Sunday, December 26, 2021

Are Schools Anti-Racist?

 


tl:dr Our school system is both racist and anti-racist, and it’s evidently more anti-racist than it is racist. 

It’s well understood that the US schooling system is racist, in the sense that it perpetuates disparities between more privileged students and underprivileged students, who in turn are disproportionately African American. More privileged kids go to better schools, and underprivileged kids go to worse ones. With the racist nature of schooling agreed on, we can consider whether the school system is also anti-racist, and indeed it looks as though that’s the case. 

Can a racist institution be at the same time anti-racist? Alternatively, to think that an institution can be only racist or only anti-racist is to engage in either-or thinking.

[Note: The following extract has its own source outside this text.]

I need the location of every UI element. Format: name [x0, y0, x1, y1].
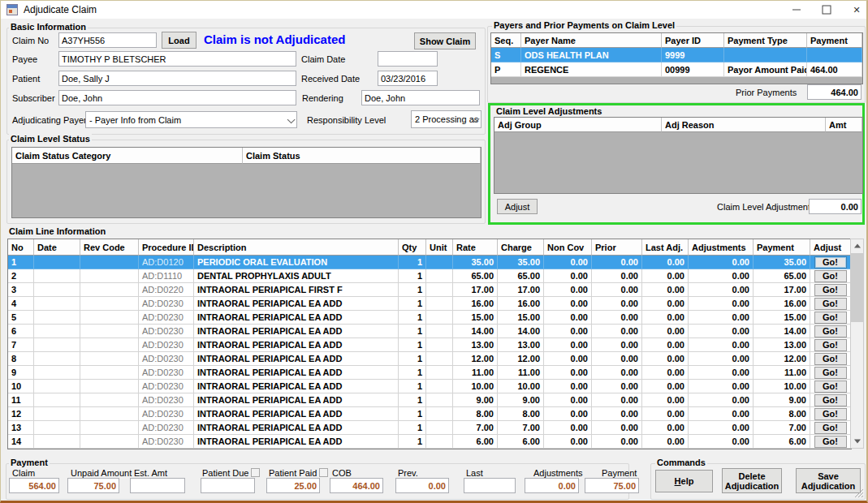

Tema Okun famously identified either-or thinking as an aspect of “white supremacy culture”. I’m no expert on critical race theory, from which we get the “white supremacy” theory, but I sure agree with Okun that either-or thinking is bad news. It’s categorical thinking as opposed to empirical thinking, and it’s a recurrent cognitive bias and popular logical fallacy. If we reject either-or thinking, then it makes no sense to describe our school system as either racist or anti-racist. Any system that wide-ranging can easily have multiple results, some racist and others anti-racist.

With the inegalitarian failures of the school system in mind, can we think of anything anti-racist about the system? Imagine what would happen if we shut down the public school system tomorrow as a way to fight disparities between racial groups. If “school” is only racist, then “no school” would be anti-racist or at least less racist. If schools make things worse, then shuttering schools would make things better. Do schools make things worse? Without public schools, racial disparities would be even bigger than they already are. Parents with more privilege would use their resources to get their kids some education, one way or another. Underprivileged parents would have fewer such options or none, and the disparity in reading, math, and other basics would get wider, not narrower. Shuttering schools would make racism (that is, disparity) worse. 

The school system is imperfect on an institutional level, but even with these imperfections it still reduces achievement disparities compared to what those disparities would otherwise be. If schools—relative to no schools—reduce racial disparities, then to that extent the system is effectively anti-racist. Can we compare the degree of racism in the system versus anti-racism? It’s hard to measure, but it’s easy to agree that underprivileged kids are better off with the system we have than they would be with no such system or alternative system in place. This thought experiment leads to the conclusion that schools are more anti-racist than they are racist. 

Still, compared to a hypothetical school system that’s not racist at all, today’s system looks pretty bad. Everyone would benefit from the nation having a better school system, and to get there we need to understand the system we have now. Our challenge isn’t to dismantle a system that’s anti-racist, full stop. Our challenge is to build up the elements of the school system that are already anti-racist and to make the school system work better for the students who aren’t getting what they need from it. To reform schools effectively, we need to recognize the anti-racist side of the system.